GOAL OF THE EXERCISE> Starting at the line with "The height and width of the screenshot is (1337, 1054).", set down each line of the entries below through the last one, exactly as it stands.

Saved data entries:
§

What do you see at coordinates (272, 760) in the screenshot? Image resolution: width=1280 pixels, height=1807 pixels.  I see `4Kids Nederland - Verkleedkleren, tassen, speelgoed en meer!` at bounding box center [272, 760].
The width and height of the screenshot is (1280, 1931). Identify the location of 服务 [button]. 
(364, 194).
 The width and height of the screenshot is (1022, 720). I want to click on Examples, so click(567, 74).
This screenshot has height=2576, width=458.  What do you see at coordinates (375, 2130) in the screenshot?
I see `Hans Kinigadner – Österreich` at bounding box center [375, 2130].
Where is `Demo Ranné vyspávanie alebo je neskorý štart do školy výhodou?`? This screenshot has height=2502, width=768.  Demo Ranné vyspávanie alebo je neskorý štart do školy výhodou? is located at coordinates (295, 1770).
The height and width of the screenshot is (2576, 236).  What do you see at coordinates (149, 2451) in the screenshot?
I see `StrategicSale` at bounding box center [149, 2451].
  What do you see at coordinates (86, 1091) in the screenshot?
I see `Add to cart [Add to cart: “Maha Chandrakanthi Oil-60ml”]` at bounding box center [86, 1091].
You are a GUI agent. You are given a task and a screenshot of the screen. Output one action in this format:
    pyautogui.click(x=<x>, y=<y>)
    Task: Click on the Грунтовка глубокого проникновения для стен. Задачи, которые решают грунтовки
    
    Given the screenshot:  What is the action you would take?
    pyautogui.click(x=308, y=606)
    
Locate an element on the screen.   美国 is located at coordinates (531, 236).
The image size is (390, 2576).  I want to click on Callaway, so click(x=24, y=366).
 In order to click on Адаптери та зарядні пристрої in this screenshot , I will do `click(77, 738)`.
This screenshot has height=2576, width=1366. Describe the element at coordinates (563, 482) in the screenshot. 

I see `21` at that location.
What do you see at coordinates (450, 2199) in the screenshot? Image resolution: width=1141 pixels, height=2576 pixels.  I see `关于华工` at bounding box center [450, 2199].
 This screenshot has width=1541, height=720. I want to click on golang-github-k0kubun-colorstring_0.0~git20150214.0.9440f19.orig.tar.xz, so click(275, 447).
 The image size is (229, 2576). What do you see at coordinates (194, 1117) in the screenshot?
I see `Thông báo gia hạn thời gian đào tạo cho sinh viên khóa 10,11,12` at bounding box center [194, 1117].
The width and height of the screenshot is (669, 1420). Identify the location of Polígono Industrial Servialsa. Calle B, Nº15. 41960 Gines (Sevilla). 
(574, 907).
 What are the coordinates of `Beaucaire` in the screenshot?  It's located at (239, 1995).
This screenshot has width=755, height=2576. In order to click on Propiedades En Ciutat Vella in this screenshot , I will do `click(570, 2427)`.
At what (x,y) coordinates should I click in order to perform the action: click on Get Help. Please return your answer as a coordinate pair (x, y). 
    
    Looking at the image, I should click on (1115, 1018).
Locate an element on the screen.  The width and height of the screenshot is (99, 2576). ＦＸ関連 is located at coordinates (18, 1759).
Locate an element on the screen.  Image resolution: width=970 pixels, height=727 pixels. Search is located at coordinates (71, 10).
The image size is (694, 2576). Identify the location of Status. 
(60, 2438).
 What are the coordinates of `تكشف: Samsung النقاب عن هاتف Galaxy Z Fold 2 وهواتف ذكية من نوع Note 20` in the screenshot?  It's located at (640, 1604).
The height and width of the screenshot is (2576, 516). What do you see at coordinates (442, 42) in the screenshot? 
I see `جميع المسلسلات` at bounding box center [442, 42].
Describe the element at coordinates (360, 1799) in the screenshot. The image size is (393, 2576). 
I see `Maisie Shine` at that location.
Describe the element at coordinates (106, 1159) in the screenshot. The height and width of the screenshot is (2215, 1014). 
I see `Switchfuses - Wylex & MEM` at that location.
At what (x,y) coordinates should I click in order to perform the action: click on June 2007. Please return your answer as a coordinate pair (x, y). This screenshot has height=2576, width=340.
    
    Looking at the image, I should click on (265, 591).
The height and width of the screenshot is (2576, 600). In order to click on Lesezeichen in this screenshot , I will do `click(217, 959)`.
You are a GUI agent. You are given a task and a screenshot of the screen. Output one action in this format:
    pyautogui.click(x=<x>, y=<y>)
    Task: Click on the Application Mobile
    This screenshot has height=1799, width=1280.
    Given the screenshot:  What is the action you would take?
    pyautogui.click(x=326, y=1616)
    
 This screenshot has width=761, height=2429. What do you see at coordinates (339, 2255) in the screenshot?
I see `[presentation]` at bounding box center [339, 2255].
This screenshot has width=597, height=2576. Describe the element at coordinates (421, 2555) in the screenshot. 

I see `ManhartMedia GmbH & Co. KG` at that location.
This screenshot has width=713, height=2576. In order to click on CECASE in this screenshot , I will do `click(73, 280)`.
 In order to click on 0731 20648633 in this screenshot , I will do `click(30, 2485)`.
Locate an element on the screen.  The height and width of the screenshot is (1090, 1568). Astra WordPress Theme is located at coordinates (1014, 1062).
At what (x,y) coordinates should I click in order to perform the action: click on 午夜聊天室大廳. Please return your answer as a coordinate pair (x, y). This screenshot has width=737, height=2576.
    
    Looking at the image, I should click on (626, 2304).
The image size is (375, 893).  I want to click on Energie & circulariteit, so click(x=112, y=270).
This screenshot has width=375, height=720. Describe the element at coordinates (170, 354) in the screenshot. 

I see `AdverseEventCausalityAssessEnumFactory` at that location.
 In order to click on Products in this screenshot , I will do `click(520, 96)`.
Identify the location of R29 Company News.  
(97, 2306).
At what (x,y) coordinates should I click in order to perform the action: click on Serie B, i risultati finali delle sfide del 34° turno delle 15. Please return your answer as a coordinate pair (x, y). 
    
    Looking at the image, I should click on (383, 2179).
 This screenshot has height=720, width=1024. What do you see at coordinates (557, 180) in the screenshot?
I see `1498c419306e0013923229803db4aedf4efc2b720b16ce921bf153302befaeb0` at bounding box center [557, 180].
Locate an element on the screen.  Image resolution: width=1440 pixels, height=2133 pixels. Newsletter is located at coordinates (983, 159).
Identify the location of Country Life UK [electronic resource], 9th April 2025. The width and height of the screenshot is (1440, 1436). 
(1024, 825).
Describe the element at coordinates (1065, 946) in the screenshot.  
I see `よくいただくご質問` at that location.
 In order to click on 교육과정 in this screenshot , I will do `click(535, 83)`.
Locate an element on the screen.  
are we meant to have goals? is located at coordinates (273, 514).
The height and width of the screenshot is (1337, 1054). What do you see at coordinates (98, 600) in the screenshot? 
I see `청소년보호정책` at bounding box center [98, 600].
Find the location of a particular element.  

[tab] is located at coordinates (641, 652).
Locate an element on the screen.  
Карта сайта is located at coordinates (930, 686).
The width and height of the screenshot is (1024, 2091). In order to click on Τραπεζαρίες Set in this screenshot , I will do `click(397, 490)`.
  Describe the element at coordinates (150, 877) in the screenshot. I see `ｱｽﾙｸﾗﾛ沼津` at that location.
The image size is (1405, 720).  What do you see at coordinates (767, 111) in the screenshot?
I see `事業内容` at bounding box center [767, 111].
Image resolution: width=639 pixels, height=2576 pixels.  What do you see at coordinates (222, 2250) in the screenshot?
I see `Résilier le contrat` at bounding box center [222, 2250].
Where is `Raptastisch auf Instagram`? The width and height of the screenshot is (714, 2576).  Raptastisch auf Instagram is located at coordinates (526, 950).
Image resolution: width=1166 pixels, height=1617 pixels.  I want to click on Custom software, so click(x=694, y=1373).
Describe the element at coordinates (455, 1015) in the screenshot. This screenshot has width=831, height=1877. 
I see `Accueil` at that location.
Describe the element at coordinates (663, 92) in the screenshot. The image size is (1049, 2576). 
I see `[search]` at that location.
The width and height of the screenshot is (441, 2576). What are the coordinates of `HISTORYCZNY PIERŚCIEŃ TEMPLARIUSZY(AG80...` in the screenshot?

§

RESPONSE>
The height and width of the screenshot is (1337, 1054). What do you see at coordinates (98, 600) in the screenshot? 
I see `청소년보호정책` at bounding box center [98, 600].
Find the location of a particular element.  

[tab] is located at coordinates (641, 652).
Locate an element on the screen.  
Карта сайта is located at coordinates (930, 686).
The width and height of the screenshot is (1024, 2091). In order to click on Τραπεζαρίες Set in this screenshot , I will do `click(397, 490)`.
  Describe the element at coordinates (150, 877) in the screenshot. I see `ｱｽﾙｸﾗﾛ沼津` at that location.
The image size is (1405, 720).  What do you see at coordinates (767, 111) in the screenshot?
I see `事業内容` at bounding box center [767, 111].
Image resolution: width=639 pixels, height=2576 pixels.  What do you see at coordinates (222, 2250) in the screenshot?
I see `Résilier le contrat` at bounding box center [222, 2250].
Where is `Raptastisch auf Instagram`? The width and height of the screenshot is (714, 2576).  Raptastisch auf Instagram is located at coordinates (526, 950).
Image resolution: width=1166 pixels, height=1617 pixels.  I want to click on Custom software, so click(x=694, y=1373).
Describe the element at coordinates (455, 1015) in the screenshot. This screenshot has width=831, height=1877. 
I see `Accueil` at that location.
Describe the element at coordinates (663, 92) in the screenshot. The image size is (1049, 2576). 
I see `[search]` at that location.
The width and height of the screenshot is (441, 2576). What are the coordinates of `HISTORYCZNY PIERŚCIEŃ TEMPLARIUSZY(AG80...` in the screenshot?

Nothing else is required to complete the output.